• _ACTION ITEM_:
Scan the records below for lines with the word "optional", then state how many you find and nothing else.

• _SUPPLIED MATERIAL_:
·····

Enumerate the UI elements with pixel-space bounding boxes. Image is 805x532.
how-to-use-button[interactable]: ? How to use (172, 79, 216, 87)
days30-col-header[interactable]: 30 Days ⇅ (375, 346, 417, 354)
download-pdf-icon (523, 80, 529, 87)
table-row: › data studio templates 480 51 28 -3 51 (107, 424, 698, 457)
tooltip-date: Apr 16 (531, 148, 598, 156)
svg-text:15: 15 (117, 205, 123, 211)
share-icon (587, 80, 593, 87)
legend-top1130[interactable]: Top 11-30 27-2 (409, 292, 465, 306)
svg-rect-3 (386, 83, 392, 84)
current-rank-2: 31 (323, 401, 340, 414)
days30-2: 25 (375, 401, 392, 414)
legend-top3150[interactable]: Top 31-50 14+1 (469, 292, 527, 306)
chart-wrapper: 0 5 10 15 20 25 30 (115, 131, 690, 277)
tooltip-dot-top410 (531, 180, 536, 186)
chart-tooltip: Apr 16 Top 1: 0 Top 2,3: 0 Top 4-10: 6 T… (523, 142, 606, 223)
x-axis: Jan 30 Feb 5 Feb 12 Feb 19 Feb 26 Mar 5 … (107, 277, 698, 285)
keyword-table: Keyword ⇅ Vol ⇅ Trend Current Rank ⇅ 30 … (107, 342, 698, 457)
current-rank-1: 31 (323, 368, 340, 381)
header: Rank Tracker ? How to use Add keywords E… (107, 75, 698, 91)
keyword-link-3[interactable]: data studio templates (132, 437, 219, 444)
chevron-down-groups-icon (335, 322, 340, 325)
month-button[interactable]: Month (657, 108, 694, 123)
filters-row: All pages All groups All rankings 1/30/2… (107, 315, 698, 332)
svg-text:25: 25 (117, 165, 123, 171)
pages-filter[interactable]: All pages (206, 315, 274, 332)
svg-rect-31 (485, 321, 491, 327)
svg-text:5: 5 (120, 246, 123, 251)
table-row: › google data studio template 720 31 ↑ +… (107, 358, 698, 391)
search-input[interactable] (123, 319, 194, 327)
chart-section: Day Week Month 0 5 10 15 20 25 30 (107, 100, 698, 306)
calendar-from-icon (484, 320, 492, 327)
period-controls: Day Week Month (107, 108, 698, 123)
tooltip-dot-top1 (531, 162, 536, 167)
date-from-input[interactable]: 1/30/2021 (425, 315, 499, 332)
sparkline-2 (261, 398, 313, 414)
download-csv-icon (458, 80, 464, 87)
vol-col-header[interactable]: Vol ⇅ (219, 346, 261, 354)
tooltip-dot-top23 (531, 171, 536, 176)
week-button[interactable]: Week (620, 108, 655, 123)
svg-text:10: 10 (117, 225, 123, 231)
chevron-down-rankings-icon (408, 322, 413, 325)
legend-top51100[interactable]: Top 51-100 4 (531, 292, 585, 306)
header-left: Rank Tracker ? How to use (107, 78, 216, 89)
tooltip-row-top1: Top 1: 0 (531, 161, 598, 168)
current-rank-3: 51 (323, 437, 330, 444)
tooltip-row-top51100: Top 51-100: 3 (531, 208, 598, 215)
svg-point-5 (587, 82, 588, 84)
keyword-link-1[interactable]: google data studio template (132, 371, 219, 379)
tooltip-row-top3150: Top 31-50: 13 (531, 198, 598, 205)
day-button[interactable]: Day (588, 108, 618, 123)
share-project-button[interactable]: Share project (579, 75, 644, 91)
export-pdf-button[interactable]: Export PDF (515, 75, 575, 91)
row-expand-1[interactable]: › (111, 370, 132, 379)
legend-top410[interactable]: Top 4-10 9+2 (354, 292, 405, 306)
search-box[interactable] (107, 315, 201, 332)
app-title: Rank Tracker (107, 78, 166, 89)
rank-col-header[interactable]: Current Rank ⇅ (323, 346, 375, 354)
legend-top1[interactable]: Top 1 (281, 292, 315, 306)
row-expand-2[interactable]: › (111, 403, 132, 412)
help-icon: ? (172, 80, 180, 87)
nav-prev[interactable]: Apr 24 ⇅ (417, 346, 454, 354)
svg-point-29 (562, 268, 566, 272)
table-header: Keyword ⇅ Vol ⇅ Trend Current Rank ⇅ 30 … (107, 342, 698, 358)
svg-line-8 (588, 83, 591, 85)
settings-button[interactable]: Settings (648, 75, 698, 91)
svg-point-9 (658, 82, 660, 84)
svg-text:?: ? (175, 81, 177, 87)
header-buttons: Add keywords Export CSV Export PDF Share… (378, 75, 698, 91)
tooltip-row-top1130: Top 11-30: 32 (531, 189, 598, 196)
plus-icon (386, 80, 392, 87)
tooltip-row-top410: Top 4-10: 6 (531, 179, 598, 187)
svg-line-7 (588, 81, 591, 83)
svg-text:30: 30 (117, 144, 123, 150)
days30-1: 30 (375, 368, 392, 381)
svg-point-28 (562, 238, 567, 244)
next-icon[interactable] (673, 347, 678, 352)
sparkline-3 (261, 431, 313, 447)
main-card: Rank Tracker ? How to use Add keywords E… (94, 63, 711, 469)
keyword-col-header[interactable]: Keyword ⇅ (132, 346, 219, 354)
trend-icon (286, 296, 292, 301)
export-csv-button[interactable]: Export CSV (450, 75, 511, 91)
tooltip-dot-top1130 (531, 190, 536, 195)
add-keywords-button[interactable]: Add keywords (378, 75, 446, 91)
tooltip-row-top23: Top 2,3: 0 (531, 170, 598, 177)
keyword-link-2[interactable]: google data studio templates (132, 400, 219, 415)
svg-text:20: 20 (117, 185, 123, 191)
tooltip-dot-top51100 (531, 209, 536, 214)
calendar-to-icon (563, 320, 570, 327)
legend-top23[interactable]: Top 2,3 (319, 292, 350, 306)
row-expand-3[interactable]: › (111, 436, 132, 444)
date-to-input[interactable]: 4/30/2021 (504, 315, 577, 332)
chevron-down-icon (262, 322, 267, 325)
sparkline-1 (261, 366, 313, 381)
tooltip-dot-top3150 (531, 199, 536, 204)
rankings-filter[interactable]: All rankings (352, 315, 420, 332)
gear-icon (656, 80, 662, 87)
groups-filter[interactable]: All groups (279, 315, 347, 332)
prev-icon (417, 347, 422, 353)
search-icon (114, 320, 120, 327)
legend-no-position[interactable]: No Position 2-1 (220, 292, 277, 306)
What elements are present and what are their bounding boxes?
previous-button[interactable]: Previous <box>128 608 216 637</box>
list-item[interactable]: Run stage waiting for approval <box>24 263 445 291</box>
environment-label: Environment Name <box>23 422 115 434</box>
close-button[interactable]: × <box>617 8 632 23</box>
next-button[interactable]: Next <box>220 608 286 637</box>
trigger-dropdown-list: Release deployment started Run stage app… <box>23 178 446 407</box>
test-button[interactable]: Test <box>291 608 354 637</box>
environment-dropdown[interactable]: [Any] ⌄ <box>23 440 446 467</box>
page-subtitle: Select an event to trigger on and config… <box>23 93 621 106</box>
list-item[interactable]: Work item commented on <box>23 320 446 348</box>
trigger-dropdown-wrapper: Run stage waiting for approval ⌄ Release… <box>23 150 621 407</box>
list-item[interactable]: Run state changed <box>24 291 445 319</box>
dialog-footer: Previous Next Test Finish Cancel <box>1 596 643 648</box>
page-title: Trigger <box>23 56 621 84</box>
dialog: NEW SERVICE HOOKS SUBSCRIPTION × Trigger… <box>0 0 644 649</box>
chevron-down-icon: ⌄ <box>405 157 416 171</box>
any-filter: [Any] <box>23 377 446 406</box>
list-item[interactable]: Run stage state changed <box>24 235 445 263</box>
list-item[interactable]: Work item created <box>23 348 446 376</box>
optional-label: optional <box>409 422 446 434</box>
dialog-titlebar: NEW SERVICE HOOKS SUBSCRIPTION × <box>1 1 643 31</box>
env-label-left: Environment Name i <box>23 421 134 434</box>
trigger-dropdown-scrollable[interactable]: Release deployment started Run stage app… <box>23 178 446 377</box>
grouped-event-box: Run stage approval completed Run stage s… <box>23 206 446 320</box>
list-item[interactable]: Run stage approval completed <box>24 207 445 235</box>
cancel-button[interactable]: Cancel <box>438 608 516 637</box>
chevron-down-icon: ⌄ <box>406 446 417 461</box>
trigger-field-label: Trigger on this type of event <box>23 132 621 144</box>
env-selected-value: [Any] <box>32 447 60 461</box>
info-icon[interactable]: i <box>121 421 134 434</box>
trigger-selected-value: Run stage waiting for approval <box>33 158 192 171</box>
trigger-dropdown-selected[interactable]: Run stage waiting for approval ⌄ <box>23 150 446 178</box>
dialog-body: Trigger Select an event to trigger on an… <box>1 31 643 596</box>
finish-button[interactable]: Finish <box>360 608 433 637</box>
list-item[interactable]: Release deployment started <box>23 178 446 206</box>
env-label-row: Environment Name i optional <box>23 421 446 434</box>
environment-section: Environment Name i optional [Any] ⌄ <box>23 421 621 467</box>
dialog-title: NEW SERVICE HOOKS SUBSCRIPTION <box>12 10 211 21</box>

·····

• _COMPLETED TASK_:
3